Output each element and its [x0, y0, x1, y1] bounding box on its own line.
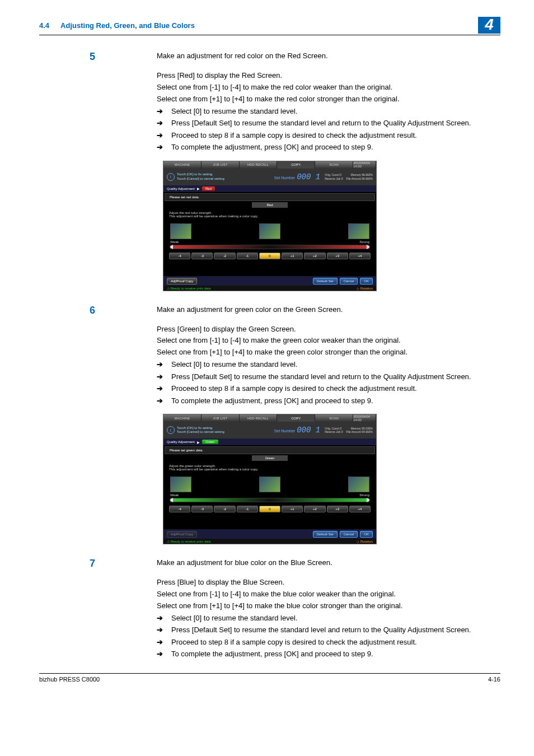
level-button[interactable]: +1: [282, 253, 303, 259]
arrow-icon: ➔: [157, 130, 171, 141]
arrow-text: Select [0] to resume the standard level.: [171, 359, 500, 370]
level-button[interactable]: 0: [259, 506, 280, 512]
device-screen: MACHINEJOB LISTHDD RECALLCOPYSCAN2010/04…: [163, 414, 377, 544]
level-button[interactable]: +4: [349, 253, 371, 259]
arrow-icon: ➔: [157, 359, 171, 370]
instruction-line: Select one from [+1] to [+4] to make the…: [157, 601, 500, 612]
instruction-line: Press [Blue] to display the Blue Screen.: [157, 577, 500, 588]
proof-copy-button[interactable]: Adj/Proof Copy: [167, 278, 197, 284]
app-tab[interactable]: JOB LIST: [202, 161, 240, 169]
cancel-button[interactable]: Cancel: [340, 278, 358, 284]
app-tab[interactable]: MACHINE: [163, 414, 202, 422]
ok-button[interactable]: OK: [360, 278, 373, 284]
arrow-icon: ➔: [157, 383, 171, 394]
arrow-icon: ➔: [157, 613, 171, 624]
arrow-icon: ➔: [157, 637, 171, 648]
ok-button[interactable]: OK: [360, 531, 373, 538]
page-number: 4-16: [488, 676, 500, 683]
arrow-text: Press [Default Set] to resume the standa…: [171, 371, 500, 382]
level-button[interactable]: -1: [237, 506, 258, 512]
level-button[interactable]: +3: [327, 506, 348, 512]
instruction-line: Press [Green] to display the Green Scree…: [157, 324, 500, 335]
step-intro: Make an adjustment for red color on the …: [157, 51, 500, 63]
level-button[interactable]: +4: [349, 506, 371, 512]
device-screen: MACHINEJOB LISTHDD RECALLCOPYSCAN2010/04…: [163, 161, 377, 291]
level-button[interactable]: -2: [214, 253, 235, 259]
section-title: Adjusting Red, Green, and Blue Colors: [60, 21, 195, 30]
instruction-line: Select one from [-1] to [-4] to make the…: [157, 82, 500, 93]
arrow-icon: ➔: [157, 395, 171, 407]
app-tab[interactable]: MACHINE: [163, 161, 202, 169]
default-set-button[interactable]: Default Set: [313, 531, 338, 538]
chapter-badge: 4: [478, 17, 500, 34]
app-tab[interactable]: HDD RECALL: [240, 414, 278, 422]
level-button[interactable]: +2: [304, 253, 325, 259]
arrow-text: To complete the adjustment, press [OK] a…: [171, 142, 500, 153]
arrow-icon: ➔: [157, 371, 171, 382]
instruction-line: Select one from [-1] to [-4] to make the…: [157, 335, 500, 346]
level-button[interactable]: -3: [191, 253, 213, 259]
step-intro: Make an adjustment for green color on th…: [157, 305, 500, 316]
instruction-line: Select one from [+1] to [+4] to make the…: [157, 94, 500, 105]
arrow-text: To complete the adjustment, press [OK] a…: [171, 648, 500, 660]
arrow-text: Proceed to step 8 if a sample copy is de…: [171, 383, 500, 394]
arrow-text: Select [0] to resume the standard level.: [171, 613, 500, 624]
step-number: 7: [39, 558, 157, 570]
instruction-line: Select one from [-1] to [-4] to make the…: [157, 589, 500, 600]
arrow-text: To complete the adjustment, press [OK] a…: [171, 395, 500, 407]
app-tab[interactable]: SCAN: [315, 414, 353, 422]
arrow-icon: ➔: [157, 106, 171, 117]
page-header: 4.4 Adjusting Red, Green, and Blue Color…: [39, 17, 500, 35]
app-tab[interactable]: COPY: [277, 414, 315, 422]
step-intro: Make an adjustment for blue color on the…: [157, 558, 500, 570]
info-icon: i: [167, 426, 175, 434]
level-button[interactable]: +2: [304, 506, 325, 512]
default-set-button[interactable]: Default Set: [313, 278, 338, 284]
arrow-text: Press [Default Set] to resume the standa…: [171, 624, 500, 636]
color-chip[interactable]: Red: [202, 186, 215, 191]
cancel-button[interactable]: Cancel: [340, 531, 358, 538]
instruction-line: Press [Red] to display the Red Screen.: [157, 71, 500, 81]
arrow-icon: ➔: [157, 118, 171, 129]
level-button[interactable]: -2: [214, 506, 235, 512]
arrow-text: Select [0] to resume the standard level.: [171, 106, 500, 117]
instruction-line: Select one from [+1] to [+4] to make the…: [157, 347, 500, 358]
app-tab[interactable]: JOB LIST: [202, 414, 240, 422]
app-tab[interactable]: HDD RECALL: [240, 161, 278, 169]
level-button[interactable]: +3: [327, 253, 348, 259]
app-tab[interactable]: COPY: [277, 161, 315, 169]
level-button[interactable]: -4: [169, 506, 190, 512]
level-button[interactable]: +1: [282, 506, 303, 512]
arrow-icon: ➔: [157, 648, 171, 660]
product-name: bizhub PRESS C8000: [39, 676, 100, 683]
level-button[interactable]: -3: [191, 506, 213, 512]
level-button[interactable]: -4: [169, 253, 190, 259]
info-icon: i: [167, 173, 175, 181]
arrow-text: Proceed to step 8 if a sample copy is de…: [171, 637, 500, 648]
arrow-icon: ➔: [157, 624, 171, 636]
arrow-text: Proceed to step 8 if a sample copy is de…: [171, 130, 500, 141]
level-button[interactable]: 0: [259, 253, 280, 259]
section-number: 4.4: [39, 21, 49, 30]
color-chip[interactable]: Green: [202, 440, 218, 444]
page-footer: bizhub PRESS C8000 4-16: [39, 673, 500, 683]
step-number: 5: [39, 51, 157, 63]
step-number: 6: [39, 305, 157, 316]
arrow-icon: ➔: [157, 142, 171, 153]
proof-copy-button[interactable]: Adj/Proof Copy: [167, 531, 197, 538]
app-tab[interactable]: SCAN: [315, 161, 353, 169]
level-button[interactable]: -1: [237, 253, 258, 259]
arrow-text: Press [Default Set] to resume the standa…: [171, 118, 500, 129]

[EXERCISE DESCRIPTION] Only the pictures stay behind; everything else in the data above is to be retyped exactly.

[TASK RESPONSE]
Output each element and its [x0, y0, x1, y1] bounding box on its own line.
level-button[interactable]: +1: [282, 253, 303, 259]
arrow-icon: ➔: [157, 130, 171, 141]
arrow-text: Select [0] to resume the standard level.: [171, 359, 500, 370]
level-button[interactable]: 0: [259, 506, 280, 512]
device-screen: MACHINEJOB LISTHDD RECALLCOPYSCAN2010/04…: [163, 414, 377, 544]
level-button[interactable]: +4: [349, 253, 371, 259]
arrow-icon: ➔: [157, 359, 171, 370]
instruction-line: Select one from [+1] to [+4] to make the…: [157, 601, 500, 612]
instruction-line: Press [Blue] to display the Blue Screen.: [157, 577, 500, 588]
proof-copy-button[interactable]: Adj/Proof Copy: [167, 278, 197, 284]
app-tab[interactable]: JOB LIST: [202, 161, 240, 169]
cancel-button[interactable]: Cancel: [340, 278, 358, 284]
app-tab[interactable]: MACHINE: [163, 414, 202, 422]
ok-button[interactable]: OK: [360, 278, 373, 284]
arrow-icon: ➔: [157, 383, 171, 394]
arrow-icon: ➔: [157, 613, 171, 624]
arrow-icon: ➔: [157, 637, 171, 648]
ok-button[interactable]: OK: [360, 531, 373, 538]
page-number: 4-16: [488, 676, 500, 683]
arrow-text: Press [Default Set] to resume the standa…: [171, 371, 500, 382]
level-button[interactable]: -1: [237, 506, 258, 512]
level-button[interactable]: +3: [327, 506, 348, 512]
instruction-line: Press [Green] to display the Green Scree…: [157, 324, 500, 335]
step-intro: Make an adjustment for red color on the …: [157, 51, 500, 63]
level-button[interactable]: +4: [349, 506, 371, 512]
device-screen: MACHINEJOB LISTHDD RECALLCOPYSCAN2010/04…: [163, 161, 377, 291]
level-button[interactable]: -2: [214, 253, 235, 259]
section-title: Adjusting Red, Green, and Blue Colors: [60, 21, 195, 30]
instruction-line: Select one from [-1] to [-4] to make the…: [157, 82, 500, 93]
arrow-icon: ➔: [157, 395, 171, 407]
app-tab[interactable]: MACHINE: [163, 161, 202, 169]
default-set-button[interactable]: Default Set: [313, 531, 338, 538]
chapter-badge: 4: [478, 17, 500, 34]
app-tab[interactable]: HDD RECALL: [240, 414, 278, 422]
level-button[interactable]: +2: [304, 253, 325, 259]
arrow-text: To complete the adjustment, press [OK] a…: [171, 142, 500, 153]
arrow-icon: ➔: [157, 371, 171, 382]
instruction-line: Select one from [-1] to [-4] to make the…: [157, 335, 500, 346]
level-button[interactable]: -3: [191, 253, 213, 259]
step-intro: Make an adjustment for green color on th…: [157, 305, 500, 316]
instruction-line: Select one from [+1] to [+4] to make the…: [157, 94, 500, 105]
arrow-text: To complete the adjustment, press [OK] a…: [171, 648, 500, 660]
arrow-text: Proceed to step 8 if a sample copy is de…: [171, 383, 500, 394]
arrow-text: Select [0] to resume the standard level.: [171, 613, 500, 624]
step-number: 7: [39, 558, 157, 570]
instruction-line: Select one from [-1] to [-4] to make the…: [157, 589, 500, 600]
arrow-text: To complete the adjustment, press [OK] a…: [171, 395, 500, 407]
app-tab[interactable]: SCAN: [315, 414, 353, 422]
arrow-icon: ➔: [157, 106, 171, 117]
page-header: 4.4 Adjusting Red, Green, and Blue Color…: [39, 17, 500, 35]
app-tab[interactable]: COPY: [277, 414, 315, 422]
step-intro: Make an adjustment for blue color on the…: [157, 558, 500, 570]
info-icon: i: [167, 426, 175, 434]
level-button[interactable]: +2: [304, 506, 325, 512]
default-set-button[interactable]: Default Set: [313, 278, 338, 284]
arrow-text: Press [Default Set] to resume the standa…: [171, 624, 500, 636]
color-chip[interactable]: Red: [202, 186, 215, 191]
cancel-button[interactable]: Cancel: [340, 531, 358, 538]
instruction-line: Press [Red] to display the Red Screen.: [157, 71, 500, 81]
arrow-icon: ➔: [157, 118, 171, 129]
level-button[interactable]: -2: [214, 506, 235, 512]
arrow-text: Select [0] to resume the standard level.: [171, 106, 500, 117]
instruction-line: Select one from [+1] to [+4] to make the…: [157, 347, 500, 358]
app-tab[interactable]: JOB LIST: [202, 414, 240, 422]
app-tab[interactable]: HDD RECALL: [240, 161, 278, 169]
level-button[interactable]: +3: [327, 253, 348, 259]
app-tab[interactable]: COPY: [277, 161, 315, 169]
level-button[interactable]: -4: [169, 506, 190, 512]
level-button[interactable]: +1: [282, 506, 303, 512]
arrow-icon: ➔: [157, 648, 171, 660]
product-name: bizhub PRESS C8000: [39, 676, 100, 683]
level-button[interactable]: -3: [191, 506, 213, 512]
level-button[interactable]: -4: [169, 253, 190, 259]
info-icon: i: [167, 173, 175, 181]
arrow-text: Proceed to step 8 if a sample copy is de…: [171, 637, 500, 648]
arrow-icon: ➔: [157, 624, 171, 636]
arrow-text: Proceed to step 8 if a sample copy is de…: [171, 130, 500, 141]
level-button[interactable]: 0: [259, 253, 280, 259]
section-number: 4.4: [39, 21, 49, 30]
color-chip[interactable]: Green: [202, 440, 218, 444]
page-footer: bizhub PRESS C8000 4-16: [39, 673, 500, 683]
step-number: 5: [39, 51, 157, 63]
step-number: 6: [39, 305, 157, 316]
arrow-icon: ➔: [157, 142, 171, 153]
proof-copy-button[interactable]: Adj/Proof Copy: [167, 531, 197, 538]
app-tab[interactable]: SCAN: [315, 161, 353, 169]
level-button[interactable]: -1: [237, 253, 258, 259]
arrow-text: Press [Default Set] to resume the standa…: [171, 118, 500, 129]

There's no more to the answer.